ME: You know what I've been seeing everywhere are those weird little diagrams with those tooth with a screw in them? That go into --

DENTIST'S SECRETARY: An implant.

Yeah, an implant.

Hi-tech dentistry, it's the best way to go.

It just looks so -- like -- wrong. I mean it's like a screw --

Instead of having a root -- you know what, it sounds like. If you wanted to fill in a space like that, before implants you'd wear dentures or a bridge. They were expensive, and people didn't like them because they attach a lot of --

Old age.

Yeah. And plus you know, it's cumbersome, you have to take it out and wash it. The bridge is permanent, but you're taking the teeth on either side of that space and trimming them. You're trimming around, and a little off the top, so that you can have something to sit on it with a floaty tooth. And a bridge, to fill in one tooth, is almost two thousand dollars, where an implant is 27-2800 dollars. A little bit more, but...

Has anybody, um, it's just when I see the image, it's just the wrong way to present it or something? Because it is so robotic or something? It just has that bionic man kinda --

Oh, what's that guy, they guy with the mouth, with all the metal?

Jaws!
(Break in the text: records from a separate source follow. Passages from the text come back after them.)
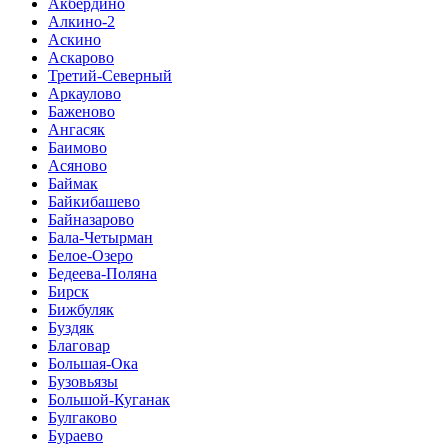
Акбердино
Алкино-2
Аскино
Аскарово
Третий-Северный
Аркаулово
Баженово
Ангасяк
Баимово
Асяново
Баймак
Байкибашево
Байназарово
Бала-Четырман
Белое-Озеро
Бедеева-Поляна
Бирск
Бижбуляк
Буздяк
Благовар
Большая-Ока
Бузовьязы
Большой-Куганак
Булгаково
Бураево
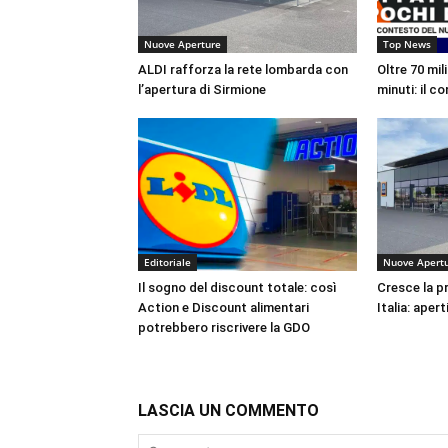
Nuove Aperture
Top News
ALDI rafforza la rete lombarda con
Oltre 70 mil
l’apertura di Sirmione
minuti: il c
Editoriale
Nuove Apert
Il sogno del discount totale: così
Cresce la pr
Action e Discount alimentari
Italia: apert
potrebbero riscrivere la GDO
LASCIA UN COMMENTO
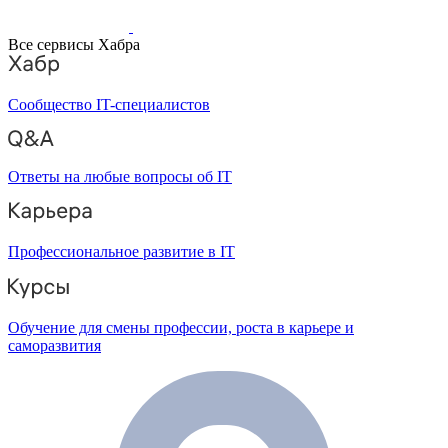
Все сервисы Хабра
Сообщество IT-специалистов
Ответы на любые вопросы об IT
Профессиональное развитие в IT
Обучение для смены профессии, роста в карьере и
саморазвития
Yeah. You guys do it a lot, I guess.

Yeah, we've had a few patients. We have a specialist who does the surgical part -- he does the screw, and Dr. X does the crowning part. That's usually about four to six months later. We have to wait until the bone, the bone sort of grows and attaches itself to the screw.

Is there an initial hole made, like you would for a screw?

The surgical procedure is --

Because it sort of has a flat end, it's not one of those pointy screws.

No, it's not. I hope they make an inital hole, otherwise: "Whoops! It went the wrong way!" [laughs] But Dr. Y is excellent.

[Other receptionist comes in.]

Do you find that a little disturbing, the screw going into the mouth like that, the side profile they show?

SECOND RECEPTIONIST: No, not really, I mean...

Hmm. OK.

I mean there's artificial hips and braces...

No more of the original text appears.